See models/MANIFEST.md for the expected set of published GGUFs per checkpoint.

CI workflow

.github/workflows/ci.yml has two jobs:

  1. build (every push + pull_request): cmake build + ctest -LE model. Fast.
  2. closed-loop (pull_request + workflow_dispatch): converts the 110m checkpoint and asserts parakeet-cli transcribe --decoder tdt matches the reference transcript below. Heavy (NeMo download, ~60 min); not on every push.

Reference transcript

tests/fixtures/speech.wav on the 110m TDT head decodes (WER 0.0 vs NeMo) to exactly the following. This is the closed-loop assertion and the quickest smoke test that a build is correct on any backend (CPU, Metal, CUDA):

Well, I don't wish to see it any more, observed Phoebe, turning away her eyes. It is certainly very like the old portrait.

GGUF schema

See docs/conversion.md for the authoritative schema. Quick summary:

  • general.architecture = "parakeet"
  • All metadata keys use the parakeet.* prefix.
  • Tensor names are verbatim NeMo state_dict keys, no remapping, no prefix stripping. This convention is load-bearing: the C++ model loader maps name -> ggml_tensor* by exact string. Never remap tensor names at conversion time.

ggml submodule

Pinned at v0.13.0 in third_party/ggml. No local patches. To bump:

  1. Update the submodule SHA.
  2. Run ctest --test-dir build --output-on-failure.
  3. Fix any API breakage in src/model_loader.cpp.

Common maintenance tasks

Add support for a new Parakeet checkpoint

  1. Convert + run parakeet-cli info to inspect the GGUF metadata.
  2. Run scripts/validate_vs_nemo.py to get a WER figure.
  3. If it passes (WER 0), add a row to docs/parity.md and models/MANIFEST.md.

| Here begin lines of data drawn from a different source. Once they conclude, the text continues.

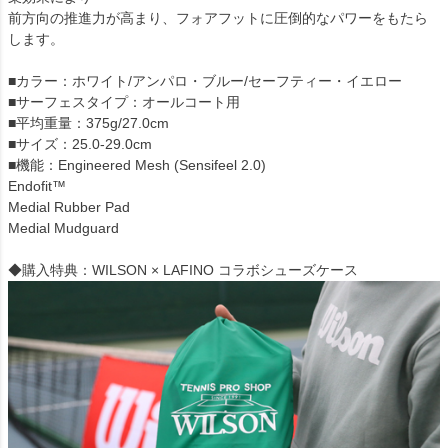
前方向の推進力が高まり、フォアフットに圧倒的なパワーをもたら
します。
■カラー：ホワイト/アンパロ・ブルー/セーフティー・イエロー
■サーフェスタイプ：オールコート用
■平均重量：375g/27.0cm
■サイズ：25.0-29.0cm
■機能：Engineered Mesh (Sensifeel 2.0)
Endofit™
Medial Rubber Pad
Medial Mudguard
◆購入特典：WILSON × LAFINO コラボシューズケース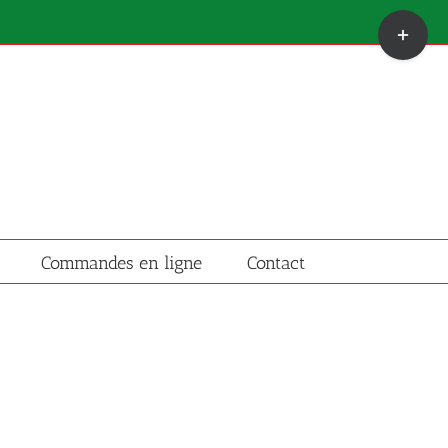
Bascule
de
la
zone
de
la
barre
coulissante
Commandes en ligne
Contact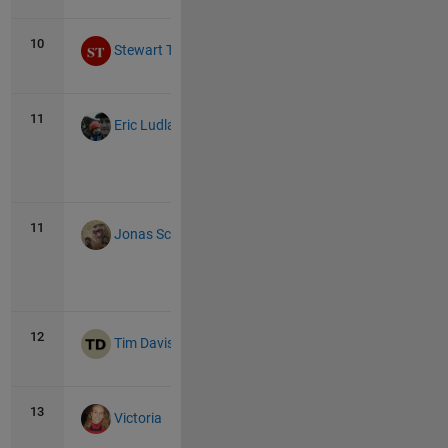
all
10
50
0
Stewart Thomas
11
48
26
Eric Ludlam
View
all
11
48
0
Jonas Schlatter
View
all
12
40
5
Tim Davis
13
38
2
Victoria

The C++ loader is metadata-driven (arch, d_model, layers, mel params, vocab, pred LSTM layers, xscaling, optional biases all read from GGUF KV); no source changes are typically needed.

Update to a newer NeMo version

  1. Bump the venv and re-run the converter on the anchor checkpoint.
  2. Regenerate baselines via scripts/gen_nemo_baseline.py.
  3. Run the full test suite. Any parity drift will surface in the test_* targets.

Update to a newer ggml

  1. Update the submodule SHA.
  2. Run ctest --output-on-failure.
  3. Fix any API breakage in src/model_loader.cpp (gguf/ggml C API).

Add a new quantization type

  1. Extend examples/cli/main.cpp cmd_quantize with the new type mapping.
  2. Update the should_quantize heuristic in scripts/convert_parakeet_to_gguf.py if the new type has a different block size requirement.
  3. Run scripts/validate_vs_nemo.py on the quantized GGUF and record WER + size in docs/quantization.md.